= Nobel Charitable Trust =

Charity

The Nobel Sustainability Trust (NST), formerly known as the Nobel Charitable Trust, is a charity set up by members of the Swedish Nobel family, i.e. descendants of the Ludvig Nobel. Its founders are Michael Nobel, Gustaf Nobel, and Philip Nobel. Its board consists of Peter Nobel, Michael Nobel, Erik Nobel, Stephanie Nobel, and Johan Nobel. The trust started to bestow awards in 2024. The selection of the awards is coordinated by the Institute for Advanced Study of the Technical University of Munich (TUM-IAS).

The former Chairman of the Nobel Sustainability Trust is Gustaf Nobel.

== Awards ==
The mission of the Nobel Sustainability Trust Foundation (NST) is to promote sustainable economic growth that preserves and ultimately enhances the living systems on the planet, creates opportunities for people, and harnesses human ingenuity in support of a prosperous common future.

=== 2024 ===
The awardees of the second edition of the Sustainability Award 2024 are

- Dr.
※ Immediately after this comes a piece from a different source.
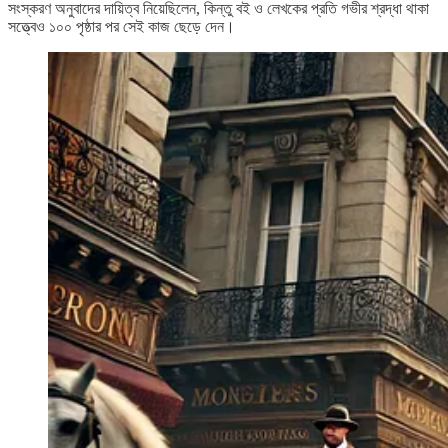
সংস্করণ অনুবাদের দায়িত্ব নিয়েছিলেন, কিন্তু বই ও লেখকের প্রতি গভীর শ্রদ্ধা থাকা
সত্ত্বেও ১০০ পৃষ্ঠার পর সেই কাজ ছেড়ে দেন।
Mathis Wackernagel for his contribution to the awareness of climate change and resource constraints through his work on the Ecological Footprint and Earth Overshoot Day,
- Prof. Klaus Butterbach-Bahl for his research work on quantifying greenhouse emissions and his studies on the biosphere-atmosphere exchange, and
- Prof. Jiuhui Qu for developing technologies to ensure safe drinking water in urban and rural areas serving millions of people.

- former UN Secretary-General Ban Ki-moon are the recipients of the Medal of Outstanding Contribution to Sustainability.